■ **Required work**:
The records that follow should be copied out exactly, pictures excluded.

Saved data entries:
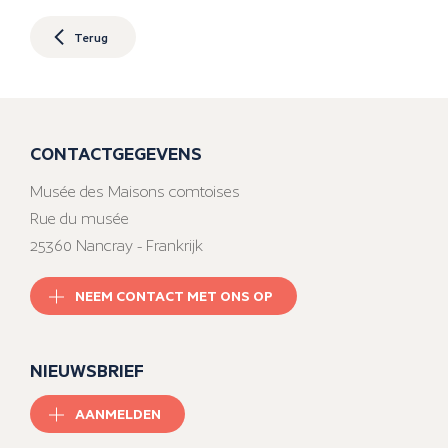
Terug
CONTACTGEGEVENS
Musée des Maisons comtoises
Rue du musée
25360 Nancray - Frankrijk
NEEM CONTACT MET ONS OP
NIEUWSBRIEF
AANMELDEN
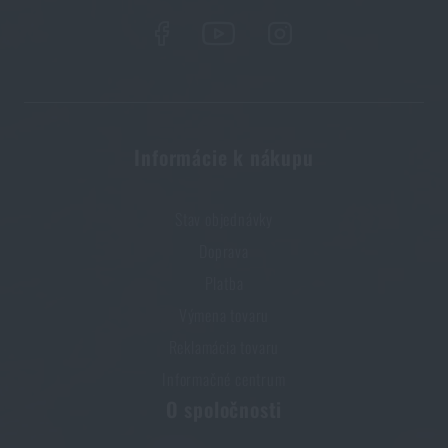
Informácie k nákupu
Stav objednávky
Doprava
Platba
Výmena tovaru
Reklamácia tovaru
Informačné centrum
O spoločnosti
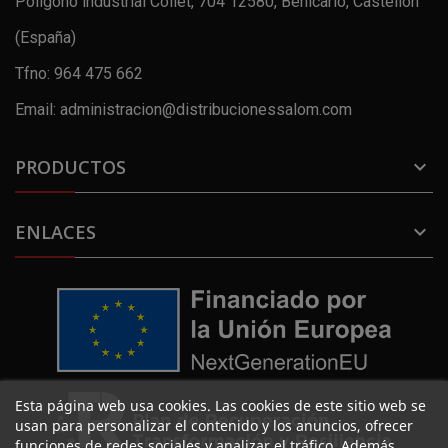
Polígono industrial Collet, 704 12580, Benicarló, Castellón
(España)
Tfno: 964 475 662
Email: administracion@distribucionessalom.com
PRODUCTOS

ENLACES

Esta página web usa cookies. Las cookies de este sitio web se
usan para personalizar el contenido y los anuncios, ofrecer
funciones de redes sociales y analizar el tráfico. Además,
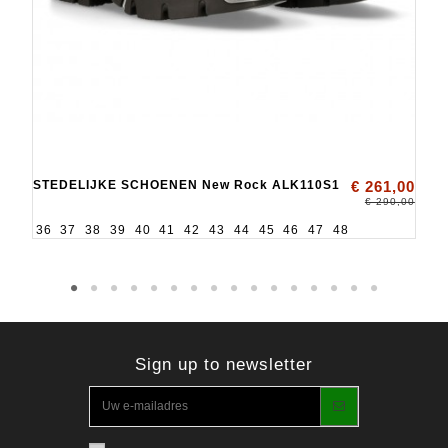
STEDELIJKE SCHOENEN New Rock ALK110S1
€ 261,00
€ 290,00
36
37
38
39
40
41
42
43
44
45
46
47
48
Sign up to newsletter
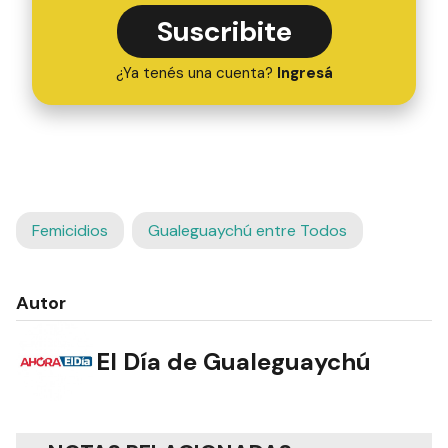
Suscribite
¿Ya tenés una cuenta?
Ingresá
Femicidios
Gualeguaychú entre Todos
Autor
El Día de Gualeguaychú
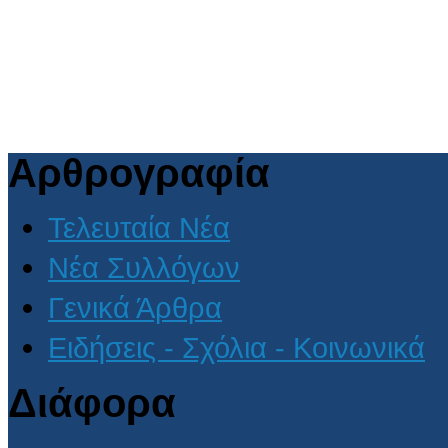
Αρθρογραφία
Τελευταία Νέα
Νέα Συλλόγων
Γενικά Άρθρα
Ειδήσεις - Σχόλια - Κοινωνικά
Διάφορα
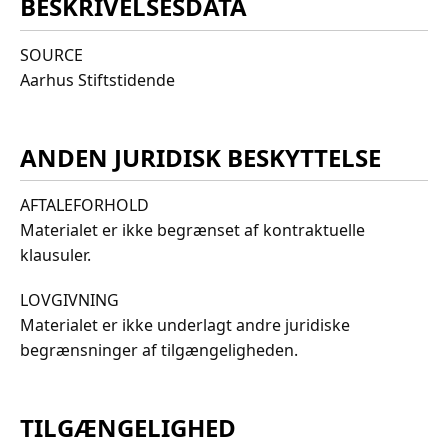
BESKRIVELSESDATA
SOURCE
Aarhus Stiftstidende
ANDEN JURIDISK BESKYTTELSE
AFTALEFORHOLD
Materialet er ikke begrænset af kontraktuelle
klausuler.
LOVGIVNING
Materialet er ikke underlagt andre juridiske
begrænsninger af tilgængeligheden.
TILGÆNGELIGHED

■ **Completed task**:
Terug
CONTACTGEGEVENS
Musée des Maisons comtoises
Rue du musée
25360 Nancray - Frankrijk
NEEM CONTACT MET ONS OP
NIEUWSBRIEF
AANMELDEN
Informácie k nákupu
Stav objednávky
Doprava
Platba
Výmena tovaru
Reklamácia tovaru
Informačné centrum
O spoločnosti
Polígono industrial Collet, 704 12580, Benicarló, Castellón
(España)
Tfno: 964 475 662
Email: administracion@distribucionessalom.com
PRODUCTOS

ENLACES

Esta página web usa cookies. Las cookies de este sitio web se
usan para personalizar el contenido y los anuncios, ofrecer
funciones de redes sociales y analizar el tráfico. Además,
STEDELIJKE SCHOENEN New Rock ALK110S1
€ 261,00
€ 290,00
36
37
38
39
40
41
42
43
44
45
46
47
48
Sign up to newsletter
Suscribite
¿Ya tenés una cuenta?
Ingresá
Femicidios
Gualeguaychú entre Todos
Autor
El Día de Gualeguaychú
Αρθρογραφία
Τελευταία Νέα
Νέα Συλλόγων
Γενικά Άρθρα
Ειδήσεις - Σχόλια - Κοινωνικά
Διάφορα
BESKRIVELSESDATA
SOURCE
Aarhus Stiftstidende
ANDEN JURIDISK BESKYTTELSE
AFTALEFORHOLD
Materialet er ikke begrænset af kontraktuelle
klausuler.
LOVGIVNING
Materialet er ikke underlagt andre juridiske
begrænsninger af tilgængeligheden.
TILGÆNGELIGHED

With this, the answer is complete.